C.F.: Spazio In Situ è uno spazio indipendente nato nella periferia di Tor Bella Monaca nel 2016, da allora ci siamo ampliati fino a diventare 11 artisti. Il nostro è uno spazio condiviso nel quale però ognuno ha il proprio studio. Questa caratteristica rispecchia anche la nostra pratica artistica, condividiamo infatti obiettivi e idee operative, mantenendo ciascuno la propria individualità: non ci definiamo collettivo, poiché ognuno porta avanti la personale ricerca artistica e mantiene le proprie peculiarità, seppur lo scambio e il confronto siano una costante. Oltre agli studi d’artista, In Situ ha uno spazio espositivo nel quale vengono proposte mostre collettive di artisti italiani e stranieri, con l’ottica di favorire un dialogo tra realtà contemporanee e offrire una visione eterogenea del panorama artistico attuale.
V.V.: Dove possiamo vedere i tuoi lavori? Hai qualche mostra in corso?

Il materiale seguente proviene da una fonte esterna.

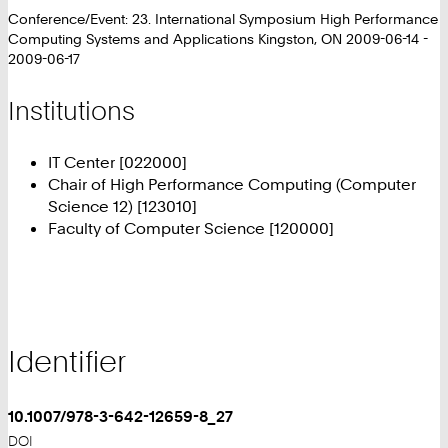
Conference/Event: 23. International Symposium High Performance
Computing Systems and Applications Kingston, ON 2009-06-14 -
2009-06-17
Institutions
IT Center [022000]
Chair of High Performance Computing (Computer
Science 12) [123010]
Faculty of Computer Science [120000]
Identifier
10.1007/978-3-642-12659-8_27
DOI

C.F.: Attualmente è in corso Materia Nova. Roma nuove generazioni a confronto, presso la Galleria d’Arte Moderna di Roma, progetto a cura di Massimo Mininni che coinvolge 8 spazi indipendenti romani, con l’obiettivo di porre l’accento sul fenomeno degli spazi indipendenti e delle realtà romane del momento. All’interno della sezione dedicata a Spazio In Situ, che a sua volta è stata curata da Porter Ducrist, abbiamo messo in atto un’operazione che si può definire site specific, presentando opere che prendessero in esame il museo e le istituzioni culturali, così all’antitesi delle realtà indipendenti che quotidianamente viviamo. Ho presentato una foto tratta dalla serie Immagini digitali, intitolata Stock image: Teenage girl and mature woman observing exhibition in historical museum, nella quale catalogo i pixel che compongono un’immagine digitale secondo i codici RGB di ogni singolo pixel. Proponendo una lista di numeri oggettiva ma inutile, elimino completamente la componente visiva, lasciando solo il titolo originale della foto e il suo formato a suggerirne e quindi immaginarne il contenuto. Operazione simile effettuata con il video in mostra Virtual tour: il deposito opere della GAM, nel quale è stata messa in atto una riflessione sulla “censura” applicata alle opere conservate nei magazzini museali, che di fatto sono negate alla fruizione, oltre che sulle rigide regole di riservatezza degli ambienti. Il video che è stato girato all’interno del deposito opere della Galleria d’Arte Moderna è stato quindi tradotto in codici esadecimali che scorrono nero su bianco oggettivi e ordinati, come un magazzino virtuale, ma allo stesso tempo completamente inutili alla fruizione.
Nella mostra una sezione è dedicata a VERA, Roma, 8 spazi, 54 studi, pubblicazione a cura di Damiana Leoni edita da Quodlibet, che approfondisce la tematica creando una mappa degli spazi indipendenti della Capitale.